Investigation into crane collapse at Port of Vancouver highlights concerns over large container ships

In the report released Thursay, the Transportation Safety Board found an error in the pilot’s commands caused the Ever Summit vessel to collide with the berth at Vanterm, which caused the crane to fall onto the ship on Jan. 28, 2019.

Pilot's error caused Ever Summit vessel to collide with berth, sending crane crashing onto ship, TSB found

The Ever Summit crashed into the Vanterm terminal at the Port of Vancouver on Jan. 28, 2019. (Transportation Safety Board of Canada)

The Transportation Safety Board of Canada has raised concerns over the safety of large container ships in its investigation into a crane collapse at the Port of Vancouver.

In the report released Thursday, the TSB found an error in the pilot's commands caused the Ever Summit container vessel to collide with the berth at Vanterm, which caused the crane to fall onto the ship on Jan. 28, 2019.

A crane fell onto a ship in the Port of Vancouver after a vessel crashed into it on Jan. 28, 2019. (Kerry Morris)

The investigation highlights that container ships have increased in size over the past 10 years and that "larger vessels necessitate berthing manoeuvres that have very little tolerance for error."

The TSB says there is no oversight by Transport Canada or by port authorities to determine whether or not larger vessels can safely berth. It is up to individual terminals to determine the maximum vessel size they can accommodate safely.

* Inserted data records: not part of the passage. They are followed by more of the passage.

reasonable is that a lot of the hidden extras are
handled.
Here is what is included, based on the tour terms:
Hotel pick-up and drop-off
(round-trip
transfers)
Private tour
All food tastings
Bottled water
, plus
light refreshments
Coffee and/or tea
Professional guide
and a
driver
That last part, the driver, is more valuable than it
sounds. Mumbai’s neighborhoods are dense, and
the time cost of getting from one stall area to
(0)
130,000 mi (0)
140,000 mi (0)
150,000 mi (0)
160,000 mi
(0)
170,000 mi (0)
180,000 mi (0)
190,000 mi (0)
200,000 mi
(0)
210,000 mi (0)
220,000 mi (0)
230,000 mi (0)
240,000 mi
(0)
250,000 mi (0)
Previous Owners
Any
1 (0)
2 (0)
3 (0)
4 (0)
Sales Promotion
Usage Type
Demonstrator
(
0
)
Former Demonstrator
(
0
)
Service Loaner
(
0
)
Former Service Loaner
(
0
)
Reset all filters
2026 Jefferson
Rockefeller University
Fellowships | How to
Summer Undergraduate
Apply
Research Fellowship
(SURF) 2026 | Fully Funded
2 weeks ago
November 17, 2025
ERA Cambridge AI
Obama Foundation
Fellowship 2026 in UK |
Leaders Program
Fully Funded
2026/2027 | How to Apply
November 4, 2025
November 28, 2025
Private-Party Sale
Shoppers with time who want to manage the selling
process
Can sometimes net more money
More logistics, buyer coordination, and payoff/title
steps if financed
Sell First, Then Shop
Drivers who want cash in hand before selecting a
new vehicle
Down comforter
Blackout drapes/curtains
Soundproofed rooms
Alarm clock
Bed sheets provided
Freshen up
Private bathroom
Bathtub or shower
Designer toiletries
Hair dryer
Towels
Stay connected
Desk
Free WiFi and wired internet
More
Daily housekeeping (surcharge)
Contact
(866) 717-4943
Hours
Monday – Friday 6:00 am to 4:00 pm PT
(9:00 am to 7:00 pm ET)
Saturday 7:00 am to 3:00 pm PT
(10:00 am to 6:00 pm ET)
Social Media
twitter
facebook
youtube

"The board is concerned that the size of vessels may exceed the Port of Vancouver's terminal infrastructure capacity to accommodate them safely," the report reads.

An error by the pilot of the Ever Summit caused it to crash into a crane at the Port of Vancouver on Jan. 28, 2019. (Transportation Safety Board of Canada)

The Ever Summit is nearly 300 metres in length, with more than 75,000 in gross tonnage.

According to the investigation, the vessels berthing at Vanterm have seen a 91 per cent increase in summer deadweight and a 25 per cent increase in vessel length overall between 2008 and 2018. In the same period, there were no major changes to the fenders, mooring bollards and cranes at the terminal.

The TSB states that larger vessels require higher berth walls in order to berth safely. 

The investigation revealed that the pilot intended to berth the vessel with the assistance of two tugs, but the tugs were inadvertently given opposite commands and the vessel's stern hit the berth.

It says the pilot and bridge team's view of the tugs was obscured and the pilot was relying on memory to keep track of the tugs.

No one was hurt in the collision, but operations at the terminal — the main site for container loading and unloading at the Vancouver port — were put on hold for days.

Since the incident, the board says British Columbia Coast Pilots Ltd., the independent body that oversees ship pilots in the province, has developed standard communication procedures for use between pilots and tugs.

The report also says the Port of Vancouver and Vanterm, one of the 29 terminals operating within the port, have reviewed crane storage practices to ensure arriving and departing ships are less likely to clip the equipment.